All are open approach surgical procedures categorized by anatomical region with the exception of the “Percutaneous/Endoscopic” category, which includes all non- and minimally-invasive surgical approaches regardless of anatomical region.

This categorization is based solely on ICD-9-CM procedure codes and, as such, the anatomical location could not be determined in a small percentage of records.

Flagged records had a median of 2 comorbidities (IQR 1, 4 and range 0–8). Only 37 (8.5%) flagged records did not have any comorbid conditions. A majority (72.3%) of flagged records had an American Society of Anesthesiologists class of III (moderate to severe systemic disease) (Table 4). The most common comorbid conditions were hypertension (54.7%), gastroesophageal reflux disease (30%), and cardiovascular disease (24%) (Table 4). Most patients (92.9%) were functionally independent with activities of daily living prior to admission.

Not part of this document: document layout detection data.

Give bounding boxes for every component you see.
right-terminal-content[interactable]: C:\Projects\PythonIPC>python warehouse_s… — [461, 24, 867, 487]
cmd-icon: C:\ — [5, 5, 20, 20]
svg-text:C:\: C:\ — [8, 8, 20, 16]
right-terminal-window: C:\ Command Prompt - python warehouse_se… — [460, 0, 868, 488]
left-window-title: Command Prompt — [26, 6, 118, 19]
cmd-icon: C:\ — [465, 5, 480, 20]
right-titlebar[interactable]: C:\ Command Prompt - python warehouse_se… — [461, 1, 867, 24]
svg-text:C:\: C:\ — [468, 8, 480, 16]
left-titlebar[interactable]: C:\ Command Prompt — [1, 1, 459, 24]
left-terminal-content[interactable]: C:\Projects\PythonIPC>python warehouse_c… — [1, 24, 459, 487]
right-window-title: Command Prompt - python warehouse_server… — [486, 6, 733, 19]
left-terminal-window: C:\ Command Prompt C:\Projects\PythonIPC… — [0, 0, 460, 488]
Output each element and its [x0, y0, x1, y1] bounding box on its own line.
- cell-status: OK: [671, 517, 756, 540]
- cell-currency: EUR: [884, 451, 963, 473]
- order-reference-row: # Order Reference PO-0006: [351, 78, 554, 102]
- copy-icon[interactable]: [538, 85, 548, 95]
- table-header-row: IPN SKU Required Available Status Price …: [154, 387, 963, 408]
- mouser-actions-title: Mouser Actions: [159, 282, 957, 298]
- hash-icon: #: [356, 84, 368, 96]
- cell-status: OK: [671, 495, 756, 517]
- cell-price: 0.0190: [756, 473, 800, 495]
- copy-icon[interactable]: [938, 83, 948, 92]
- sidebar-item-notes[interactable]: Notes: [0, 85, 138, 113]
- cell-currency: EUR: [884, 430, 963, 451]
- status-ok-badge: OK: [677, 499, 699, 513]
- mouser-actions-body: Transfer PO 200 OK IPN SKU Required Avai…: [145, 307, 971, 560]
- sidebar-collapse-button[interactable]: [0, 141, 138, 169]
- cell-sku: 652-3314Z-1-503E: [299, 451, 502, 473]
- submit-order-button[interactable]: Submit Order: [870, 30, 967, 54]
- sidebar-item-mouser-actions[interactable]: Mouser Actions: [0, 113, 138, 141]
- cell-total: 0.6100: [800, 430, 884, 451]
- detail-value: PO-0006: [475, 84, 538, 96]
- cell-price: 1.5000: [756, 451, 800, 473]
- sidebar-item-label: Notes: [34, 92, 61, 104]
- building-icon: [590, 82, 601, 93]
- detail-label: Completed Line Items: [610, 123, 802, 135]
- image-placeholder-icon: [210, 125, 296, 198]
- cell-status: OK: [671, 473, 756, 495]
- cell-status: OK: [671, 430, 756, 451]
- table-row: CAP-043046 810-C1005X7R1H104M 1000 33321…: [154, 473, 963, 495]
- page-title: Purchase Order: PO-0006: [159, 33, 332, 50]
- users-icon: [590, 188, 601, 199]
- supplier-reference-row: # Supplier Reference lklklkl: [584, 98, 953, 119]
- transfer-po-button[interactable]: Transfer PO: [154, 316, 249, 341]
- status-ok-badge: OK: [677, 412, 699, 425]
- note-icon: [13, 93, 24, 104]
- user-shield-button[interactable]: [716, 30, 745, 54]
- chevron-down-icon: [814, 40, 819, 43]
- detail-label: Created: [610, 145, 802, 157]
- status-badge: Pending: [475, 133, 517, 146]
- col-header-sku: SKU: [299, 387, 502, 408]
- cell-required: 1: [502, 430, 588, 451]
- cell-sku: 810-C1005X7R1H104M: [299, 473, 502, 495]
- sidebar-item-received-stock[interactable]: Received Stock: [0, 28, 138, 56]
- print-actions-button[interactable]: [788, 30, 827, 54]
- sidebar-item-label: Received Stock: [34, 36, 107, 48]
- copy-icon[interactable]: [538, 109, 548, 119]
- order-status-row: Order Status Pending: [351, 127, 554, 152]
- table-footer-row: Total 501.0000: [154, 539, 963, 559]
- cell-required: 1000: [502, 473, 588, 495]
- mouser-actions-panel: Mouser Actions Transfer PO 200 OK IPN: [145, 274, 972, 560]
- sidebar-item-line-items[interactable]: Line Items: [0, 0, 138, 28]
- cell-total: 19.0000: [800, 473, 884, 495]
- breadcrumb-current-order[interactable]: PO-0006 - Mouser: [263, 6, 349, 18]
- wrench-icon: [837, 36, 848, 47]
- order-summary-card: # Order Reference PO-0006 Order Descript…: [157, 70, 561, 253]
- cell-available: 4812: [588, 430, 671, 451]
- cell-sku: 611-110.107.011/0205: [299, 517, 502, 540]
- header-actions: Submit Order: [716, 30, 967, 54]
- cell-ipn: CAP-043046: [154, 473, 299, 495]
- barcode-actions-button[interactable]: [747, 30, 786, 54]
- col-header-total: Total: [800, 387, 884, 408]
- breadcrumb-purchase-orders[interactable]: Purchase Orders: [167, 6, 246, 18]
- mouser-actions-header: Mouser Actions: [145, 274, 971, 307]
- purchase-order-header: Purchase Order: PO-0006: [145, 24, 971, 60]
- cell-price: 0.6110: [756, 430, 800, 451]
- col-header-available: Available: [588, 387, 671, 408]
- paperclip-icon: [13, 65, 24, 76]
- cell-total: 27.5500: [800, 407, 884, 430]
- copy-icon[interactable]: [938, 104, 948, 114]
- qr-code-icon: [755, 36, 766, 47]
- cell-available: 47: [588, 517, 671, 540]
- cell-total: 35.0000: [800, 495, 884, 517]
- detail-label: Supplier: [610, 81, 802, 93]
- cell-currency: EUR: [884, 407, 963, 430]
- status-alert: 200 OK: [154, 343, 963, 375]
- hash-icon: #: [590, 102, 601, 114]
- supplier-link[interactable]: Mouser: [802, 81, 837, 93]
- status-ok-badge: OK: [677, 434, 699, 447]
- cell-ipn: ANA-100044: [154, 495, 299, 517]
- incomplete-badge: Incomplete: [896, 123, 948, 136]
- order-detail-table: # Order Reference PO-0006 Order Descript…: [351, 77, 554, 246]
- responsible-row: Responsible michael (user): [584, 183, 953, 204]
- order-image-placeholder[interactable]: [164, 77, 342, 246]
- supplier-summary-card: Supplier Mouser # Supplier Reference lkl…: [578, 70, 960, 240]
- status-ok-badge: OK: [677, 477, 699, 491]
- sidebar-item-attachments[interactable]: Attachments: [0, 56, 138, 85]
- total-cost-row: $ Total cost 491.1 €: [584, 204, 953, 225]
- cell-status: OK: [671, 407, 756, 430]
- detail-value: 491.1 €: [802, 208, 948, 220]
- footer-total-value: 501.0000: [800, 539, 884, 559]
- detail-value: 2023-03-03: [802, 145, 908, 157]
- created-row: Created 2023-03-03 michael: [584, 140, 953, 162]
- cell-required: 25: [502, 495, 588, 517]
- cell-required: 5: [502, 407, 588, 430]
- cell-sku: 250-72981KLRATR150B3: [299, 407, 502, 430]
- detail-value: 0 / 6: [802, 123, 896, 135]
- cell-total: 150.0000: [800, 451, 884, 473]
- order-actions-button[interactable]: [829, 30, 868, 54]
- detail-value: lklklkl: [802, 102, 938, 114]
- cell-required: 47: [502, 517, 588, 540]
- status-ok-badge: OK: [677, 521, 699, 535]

Among all flagged records, the median duration of surgery (initial incision to closure) was 284 min (IQR 176, 443 min) (Table 4). The median time under anesthesia care was 411 min (IQR 271, 561 min). General anesthesia was used for 428 patients (98%), with 399 (91.3%) receiving neuromuscular blockade. The most common neuromuscular blocking agent used was rocuronium (n = 270, 67.7%), followed by succinylcholine (n = 65, 16.3%). Fifty-eight patients (13.4%) received more than one neuromuscular blocking agent, with succinylcholine followed by rocuronium being the most prevalent combination (n = 23). Of the patients who received general anesthesia, 29 (7.3%) also received local or regional analgesia. Surgical procedures involving the abdomen or pelvis were most common (46%), followed by surgical procedures on the head or soft tissue of the neck (16.7%). Most patients received intravenous opioid analgesics (95.7%) and benzodiazepines (67.7%) intraoperatively.

Coding validity

The three records that were false positives from a coding perspective were all flagged solely due to diagnosis code 518.51 (acute respiratory failure following trauma and surgery). All three records lacked objective clinical criteria or explicit physician documentation to support the diagnosis.

Clinical validity

The 23 records (5.3%) that were false positives from a clinical perspective involved: intubation and/or mechanical ventilation for airway protection, not respiratory failure (e.g., high cervical spine laminectomy with concern for airway compromise due to swelling) (n = 18, 78.3%); and documentation and/or coding errors where there was no explicit clinical documentation to support a diagnosis and subsequent coding of respiratory failure (e.g., diagnosis of acute respiratory failure in a consult service note with no other supporting information) (n = 5, 21.7%).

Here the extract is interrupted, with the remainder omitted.